The Most Important BI Testing
For Any BI and Analytics Platform
Why BI Testing Is The Answer
Trusting your Data Visualization is a key factor when it comes to successfully carrying out BI and Analytics projects. I’m sure you’ve experienced scenarios where your business executives or business users have reported back saying that their analytics look wrong, their KPIs look questionable or it’s just too slow to be usable. The questions to then ask yourselves are: How can you avoid this? How can you ensure user satisfaction? How can you ensure 100% trust in your dashboards? How can you make trusted decisions?
Today, organizations are looking to bring in best practices from the established DevOps and software development practices into the Analytics world. This is why it makes it easy to understand why BI testing is a no-brainer. It’s much more efficient to catch a problem before it reaches production, both for the users (internal) and the consumers (external), rather than having to deal with the consequences later down the line. Learning about errors either internally or externally can be embarrassing at best so it’s important to find any errors before users do – equally, testing for day-to-day monitoring should be put in place after production.

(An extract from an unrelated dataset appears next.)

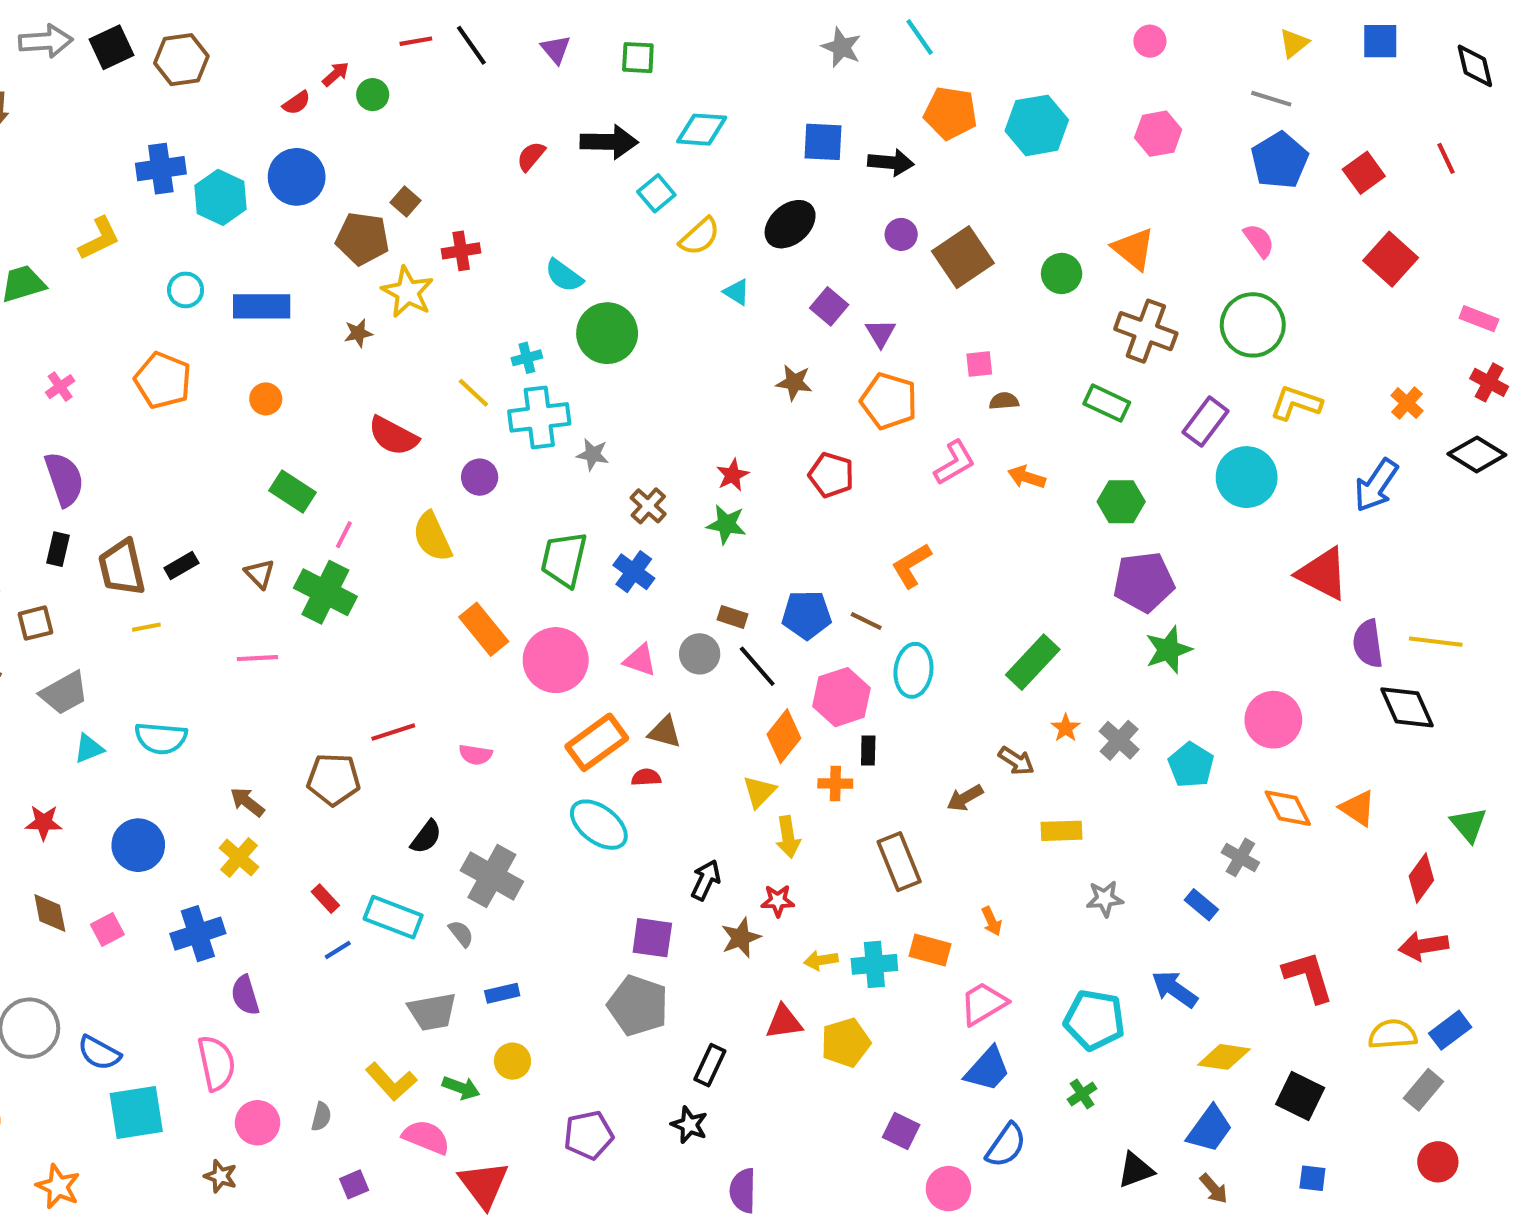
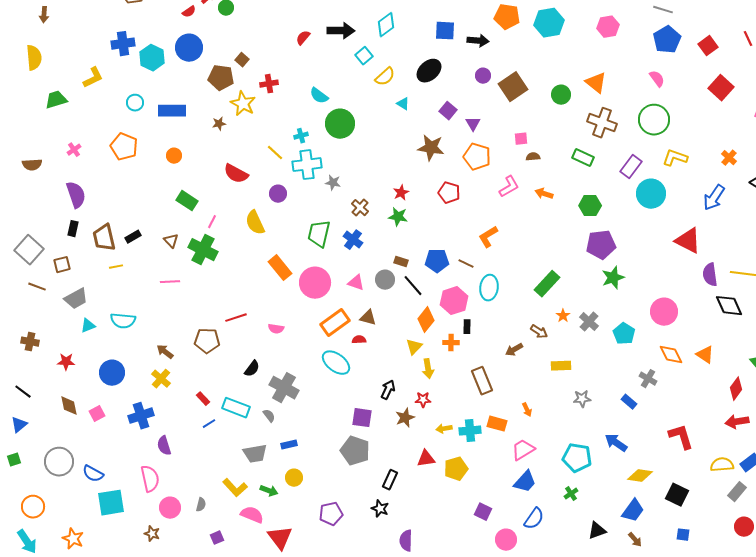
cyan diamond: (702, 130) -> (386, 25), turned -40
brown star: (794, 382) -> (431, 148), size x1.5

Any organization that uses analytics platforms such as Tableau, Power BI, SAP BusinessObjects, or any other Analytics solution should be carrying out regular BI testing in order to identify issues before they’re seen by users to thus ensure trust and avoid any risk. This article will explain the different BI tests organizations should be doing.
The Different BI Testing You Should Be Doing
We’ve created a non-exhaustive list of the different types of testing you can carry out:
Have you ever had issues opening a dashboard? Have you ever clicked on a filter or parameters in a visualization and they don’t perform as you intended them to? Examples such as these can be daily annoyances for users but by testing every dashboard functionality, you can be sure you’re providing the best user experience. If there are constant issues, over time users will lose patience and motivation to use them, thus reducing user adoption. A functional test for each element of a dashboard will help resolve those issues.
Regressions are the highest risk in analytics because they are hard or impossible to spot by human eyes and can be disastrous to decision-making. Examples of regressions are:
- Metadata (such as filters or parameters)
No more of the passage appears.